→ **Assigned task**:
The number of lines holding the string "Party" is all that is wanted; count them in the records below.

*** Opening Working data ***

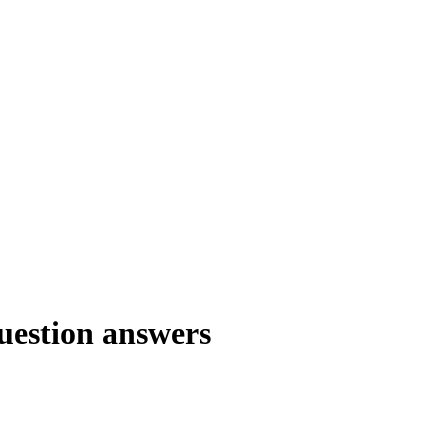
question answers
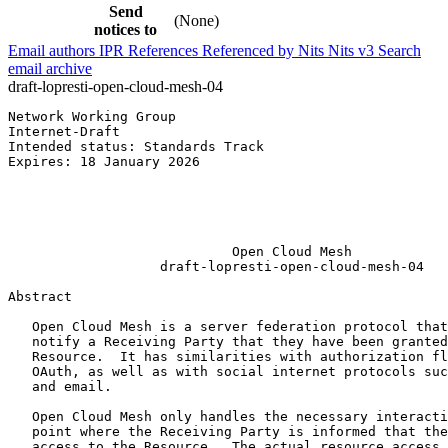
Send
(None)
notices to
Email authors
IPR
References
Referenced by
Nits
Nits v3
Search
email archive
draft-lopresti-open-cloud-mesh-04
Network Working Group                                  
Internet-Draft                                         
Intended status: Standards Track                       
Expires: 18 January 2026                               
                                                       
                                                       
                                                       
                                                       
                            Open Cloud Mesh

                   draft-lopresti-open-cloud-mesh-04

Abstract
   Open Cloud Mesh is a server federation protocol that
   notify a Receiving Party that they have been granted
   Resource.  It has similarities with authorization fl
   OAuth, as well as with social internet protocols suc
   and email.

   Open Cloud Mesh only handles the necessary interacti
   point where the Receiving Party is informed that the
   access to the Resource.  The actual resource access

*** Closing Working data ***

→ **Completed exercise**:
2